(Records from a collection)

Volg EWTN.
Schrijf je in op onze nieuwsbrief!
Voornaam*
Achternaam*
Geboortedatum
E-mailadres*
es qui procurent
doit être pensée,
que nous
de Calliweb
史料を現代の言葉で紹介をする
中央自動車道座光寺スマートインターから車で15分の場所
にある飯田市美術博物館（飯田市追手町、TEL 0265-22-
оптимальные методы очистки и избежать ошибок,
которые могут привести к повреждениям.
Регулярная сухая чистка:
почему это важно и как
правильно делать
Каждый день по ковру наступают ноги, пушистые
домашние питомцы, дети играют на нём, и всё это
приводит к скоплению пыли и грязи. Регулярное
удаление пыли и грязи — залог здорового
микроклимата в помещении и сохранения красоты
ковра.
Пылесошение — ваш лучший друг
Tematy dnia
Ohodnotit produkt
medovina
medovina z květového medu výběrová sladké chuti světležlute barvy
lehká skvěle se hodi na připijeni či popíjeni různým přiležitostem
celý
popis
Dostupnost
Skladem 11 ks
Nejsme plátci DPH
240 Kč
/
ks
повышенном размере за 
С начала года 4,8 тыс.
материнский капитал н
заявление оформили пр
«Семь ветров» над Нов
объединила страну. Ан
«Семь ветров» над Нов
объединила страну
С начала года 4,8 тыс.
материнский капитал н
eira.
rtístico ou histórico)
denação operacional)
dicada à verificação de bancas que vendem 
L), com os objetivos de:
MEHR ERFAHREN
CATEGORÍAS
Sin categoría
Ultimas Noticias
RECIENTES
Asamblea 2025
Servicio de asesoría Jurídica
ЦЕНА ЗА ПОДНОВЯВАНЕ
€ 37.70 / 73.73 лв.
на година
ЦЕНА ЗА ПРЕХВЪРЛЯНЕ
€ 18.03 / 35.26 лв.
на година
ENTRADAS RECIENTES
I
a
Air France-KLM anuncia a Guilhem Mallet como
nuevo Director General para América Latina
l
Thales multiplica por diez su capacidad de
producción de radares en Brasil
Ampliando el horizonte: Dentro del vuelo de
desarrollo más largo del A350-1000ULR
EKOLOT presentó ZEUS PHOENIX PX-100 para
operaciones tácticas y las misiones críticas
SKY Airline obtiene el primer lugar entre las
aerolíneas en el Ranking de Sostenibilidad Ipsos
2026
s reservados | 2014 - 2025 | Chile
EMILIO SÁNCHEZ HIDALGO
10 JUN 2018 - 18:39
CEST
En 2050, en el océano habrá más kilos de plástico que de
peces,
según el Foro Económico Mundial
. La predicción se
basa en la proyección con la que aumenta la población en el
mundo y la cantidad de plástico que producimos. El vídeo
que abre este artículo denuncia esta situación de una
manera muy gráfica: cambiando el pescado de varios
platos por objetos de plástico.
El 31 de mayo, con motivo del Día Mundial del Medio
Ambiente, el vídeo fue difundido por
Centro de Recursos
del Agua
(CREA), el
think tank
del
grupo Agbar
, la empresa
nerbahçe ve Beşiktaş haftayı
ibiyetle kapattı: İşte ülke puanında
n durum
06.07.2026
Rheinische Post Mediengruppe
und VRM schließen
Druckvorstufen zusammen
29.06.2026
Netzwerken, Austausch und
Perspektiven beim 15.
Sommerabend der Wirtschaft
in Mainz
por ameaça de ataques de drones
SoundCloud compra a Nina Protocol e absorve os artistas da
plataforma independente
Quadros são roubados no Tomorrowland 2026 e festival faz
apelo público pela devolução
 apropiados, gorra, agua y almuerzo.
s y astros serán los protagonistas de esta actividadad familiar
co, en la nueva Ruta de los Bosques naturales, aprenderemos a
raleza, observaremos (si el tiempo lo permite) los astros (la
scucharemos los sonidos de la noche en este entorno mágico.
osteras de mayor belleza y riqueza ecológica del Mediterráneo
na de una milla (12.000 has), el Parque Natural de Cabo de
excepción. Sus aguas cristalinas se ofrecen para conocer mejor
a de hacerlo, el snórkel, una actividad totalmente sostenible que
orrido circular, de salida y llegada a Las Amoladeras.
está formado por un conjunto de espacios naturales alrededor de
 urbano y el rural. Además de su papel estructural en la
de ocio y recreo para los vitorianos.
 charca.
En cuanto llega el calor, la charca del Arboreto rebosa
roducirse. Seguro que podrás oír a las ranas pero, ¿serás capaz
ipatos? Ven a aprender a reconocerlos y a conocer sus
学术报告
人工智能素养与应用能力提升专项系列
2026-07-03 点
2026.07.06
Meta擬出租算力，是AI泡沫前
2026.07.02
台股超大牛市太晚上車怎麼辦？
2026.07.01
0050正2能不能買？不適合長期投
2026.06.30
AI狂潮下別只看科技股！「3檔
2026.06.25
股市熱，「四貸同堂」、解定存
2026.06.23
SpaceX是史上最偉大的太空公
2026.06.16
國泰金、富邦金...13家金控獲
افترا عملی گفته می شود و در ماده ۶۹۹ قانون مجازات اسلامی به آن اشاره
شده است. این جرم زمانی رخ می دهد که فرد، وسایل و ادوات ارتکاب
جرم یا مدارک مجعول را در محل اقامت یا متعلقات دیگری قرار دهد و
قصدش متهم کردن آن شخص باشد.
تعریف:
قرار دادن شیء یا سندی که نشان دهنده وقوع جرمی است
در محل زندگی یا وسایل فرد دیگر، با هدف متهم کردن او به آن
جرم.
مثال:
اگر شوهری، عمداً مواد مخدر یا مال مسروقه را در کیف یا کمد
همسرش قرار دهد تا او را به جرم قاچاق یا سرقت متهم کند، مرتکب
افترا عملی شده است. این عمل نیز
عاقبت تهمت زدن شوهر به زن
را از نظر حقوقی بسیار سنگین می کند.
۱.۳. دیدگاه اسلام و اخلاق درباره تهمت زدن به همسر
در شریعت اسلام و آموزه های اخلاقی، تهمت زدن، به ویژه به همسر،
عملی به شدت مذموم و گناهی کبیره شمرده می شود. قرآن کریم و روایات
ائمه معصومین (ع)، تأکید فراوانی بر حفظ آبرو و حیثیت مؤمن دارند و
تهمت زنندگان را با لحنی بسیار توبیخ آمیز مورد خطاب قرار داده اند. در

# Problem description
Starting with the line with "según el Foro Económico Mundial" above and going on through the line with "por ameaça de ataques de drones", transcribe every line exactly, both ends included, and add nothing.

# Answer space
según el Foro Económico Mundial
. La predicción se
basa en la proyección con la que aumenta la población en el
mundo y la cantidad de plástico que producimos. El vídeo
que abre este artículo denuncia esta situación de una
manera muy gráfica: cambiando el pescado de varios
platos por objetos de plástico.
El 31 de mayo, con motivo del Día Mundial del Medio
Ambiente, el vídeo fue difundido por
Centro de Recursos
del Agua
(CREA), el
think tank
del
grupo Agbar
, la empresa
nerbahçe ve Beşiktaş haftayı
ibiyetle kapattı: İşte ülke puanında
n durum
06.07.2026
Rheinische Post Mediengruppe
und VRM schließen
Druckvorstufen zusammen
29.06.2026
Netzwerken, Austausch und
Perspektiven beim 15.
Sommerabend der Wirtschaft
in Mainz
por ameaça de ataques de drones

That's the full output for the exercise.